PC: Benjamin Pulgar-Guzman
Benjamin Pulgar-Guzman
Staff Writer
Ripped beds lying dormant on the streets, roofs torn off of houses and power lines streaking across yards and slithering between fallen trees.
This was the scene when I pulled up to the east side of Greensboro Sunday night, hours after an EF 2 tornado with 135 mph winds left a 33.6 mile long and almost a quarter of a mile wide path of destruction.
When I arrived, no one was there. No first responders, no fire trucks, only silence: the sound of the warm wind through leaves and the menacing clouds up above. In fact, I was not even supposed to be there. Not because it was against the law but because I had happened upon it all by accident. I was in Winston-Salem when the storm came and went through the Triad. I got alarms, like many people did, but I did not even know the true damage it had left behind.
For the first 24 hours following the tornado, there was very little response. A Crisis Response group was created on Facebook on which people could offer or request help and post videos and photos. One request for help said, “My best friend and his family need shelter… he is a war veteran with bad PTSD…he doesn’t want to leave his house.” Another read, “It’s so many of us.” At the scene, there were policemen and women surrounding the area, blocking some roads with cones where the damage was heavy while some roads were blocked naturally by trees ripped from their roots.
Within 36 to 48 hours, the Glenwood Recreation Center opened in coalition with the Red Cross, giving shelter to anyone that needed it. Upon notice, people began to pour in with supplies to help those in need. Rooms upon rooms were filled with diapers, canned food, jackets and clothes. Following suit, the Windsor Recreation Center opened as Red Cross began to expand their operations.
The reason behind the move was because of space. The Windsor Recreation Center Red Cross Shelter Manager Sydney Rutledge said, “This area is much bigger, and we have more showers…the other one had two showers while this one has four.” Rutledge has seen people from all across the spectrum of suffering. “I’ve seen people who have lost everything…some of them have no house, they’ve lost all their clothes, all their clothes.”

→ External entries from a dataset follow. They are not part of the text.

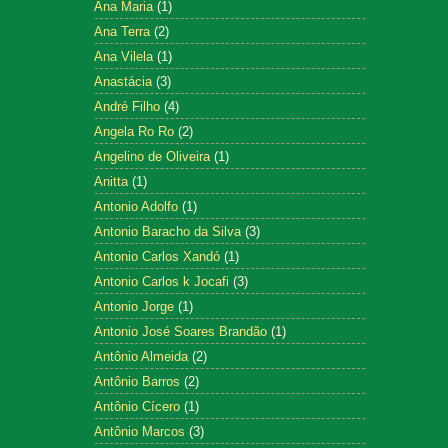
Ana Maria
(1)
Ana Terra
(2)
Ana Vilela
(1)
Anastácia
(3)
André Filho
(4)
Angela Ro Ro
(2)
Angelino de Oliveira
(1)
Anitta
(1)
Antonio Adolfo
(1)
Antonio Baracho da Silva
(3)
Antonio Carlos Xandó
(1)
Antonio Carlos k Jocafi
(3)
Antonio Jorge
(1)
Antonio José Soares Brandão
(1)
Antônio Almeida
(2)
Antônio Barros
(2)
Antônio Cícero
(1)
Antônio Marcos
(3)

I had noted earlier that within 24 hours, the response was limited. Once a response did come, it was in a large wave. The support from the community was noticeable, and in an outpouring of human kindness, volunteers stepped up and organizations coalesced. “I know Goodwill has been picking them [tornado victims] up…and letting them go shop for free over there,” said Rutledge.
As for the future, it is foggy at best. There are many people who only need their power to come back on in order to go back to their respective homes. Some, however, are in a place that leaves them in need of assistance far longer than they anticipated. One would think that there would be no difference in assisting those who have been struck by the tornado on the east side of Greensboro in comparison to if the tornado had gone through the west side, but the racial divide in Greensboro is still very much present. The tornado only exasperated problems that were crawling along the walls of the homes in the east.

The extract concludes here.